Burial, Ploopluck, Co. Kildare
Co. Kildare |
Burial Sites
In 1935, a gravel extraction operation at Ploopluck in County Kildare broke into something far older than the workers expected. Buried within an esker, the long sinuous ridges of sand and gravel deposited by glacial meltwater streams at the end of the last Ice Age, lay a small prehistoric cemetery that had been undisturbed for thousands of years. The discovery was entirely accidental, the kind that tends to happen when machinery meets landscape, and it offers a glimpse into a burial tradition that was already ancient when much of Irish history was still unwritten.
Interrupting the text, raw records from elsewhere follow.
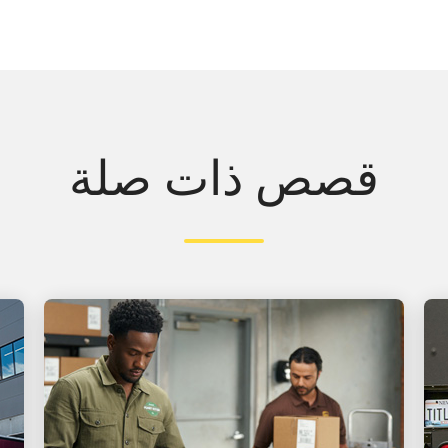
قصص ذات صلة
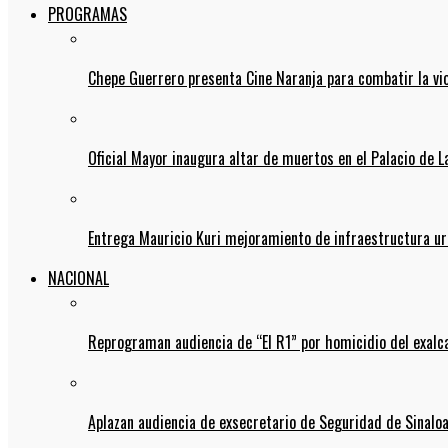
PROGRAMAS
Chepe Guerrero presenta Cine Naranja para combatir la vi
Oficial Mayor inaugura altar de muertos en el Palacio de 
Entrega Mauricio Kuri mejoramiento de infraestructura u
NACIONAL
Reprograman audiencia de “El R1” por homicidio del exalc
Aplazan audiencia de exsecretario de Seguridad de Sinalo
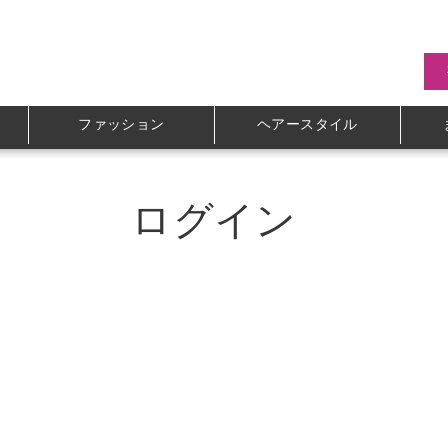
ファッション
ヘアースタイル
ログイン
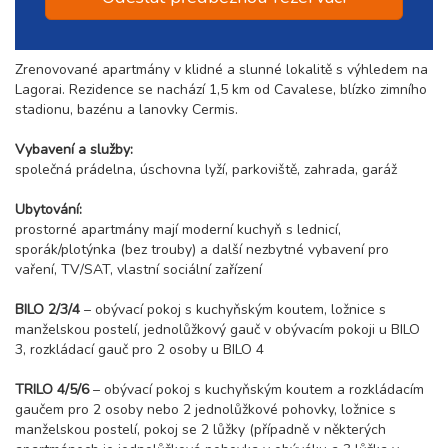
Zrenovované apartmány v klidné a slunné lokalitě s výhledem na
Lagorai. Rezidence se nachází 1,5 km od Cavalese, blízko zimního
stadionu, bazénu a lanovky Cermis.
Vybavení a služby:
společná prádelna, úschovna lyží, parkoviště, zahrada, garáž
Ubytování:
prostorné apartmány mají moderní kuchyň s lednicí,
sporák/plotýnka (bez trouby) a další nezbytné vybavení pro
vaření, TV/SAT, vlastní sociální zařízení
BILO 2/3/4
– obývací pokoj s kuchyňským koutem, ložnice s
manželskou postelí, jednolůžkový gauč v obývacím pokoji u BILO
3, rozkládací gauč pro 2 osoby u BILO 4
TRILO 4/5/6
– obývací pokoj s kuchyňským koutem a rozkládacím
gaučem pro 2 osoby nebo 2 jednolůžkové pohovky, ložnice s
manželskou postelí, pokoj se 2 lůžky (případně v některých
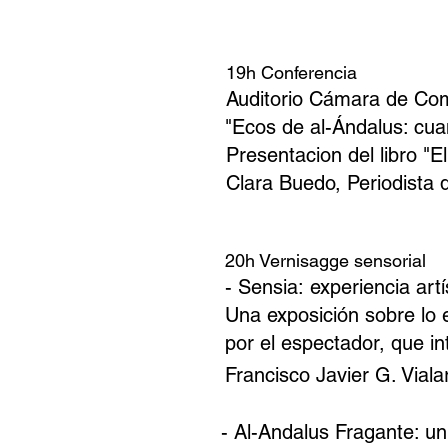
19h Conferencia
Auditorio Cámara de Co
"Ecos de al-Ándalus: cua
Presentacion del libro "
Clara Buedo, Periodista 
20h Vernisagge sensorial
- Sensia:
experiencia art
Una exposición sobre lo e
por el espectador, que i
Francisco Javier G. Viala
- Al-Andalus Fragante: u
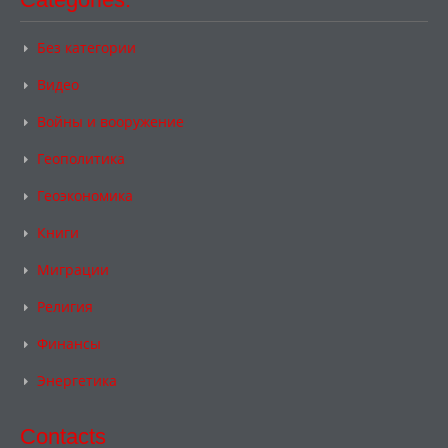
Без категории
Видео
Войны и вооружение
Геополитика
Геоэкономика
Книги
Миграции
Религия
Финансы
Энергетика
Contacts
Four pit burials were recorded at the site. Three of the individuals had been placed in the ground accompanied by bowl food vessels, a type of pottery associated with the Early Bronze Age, typically dated to the second millennium BC, and thought to have held offerings or provisions for the dead. One of these was a crouched inhumation, meaning the body had been drawn into a foetal-like position before burial, a posture common in Bronze Age funerary practice across Ireland and Britain. The fourth burial was unaccompanied. A possible fifth burial, containing the remains of four individuals along with a bowl food vessel and a sherd of an urn, may or may not belong to the same cemetery grouping; the association, as noted by Raftery in 1951, remains uncertain. The presence of multiple individuals in that fifth pit, if it is related, would make Ploopluck an unusually complex site for the period.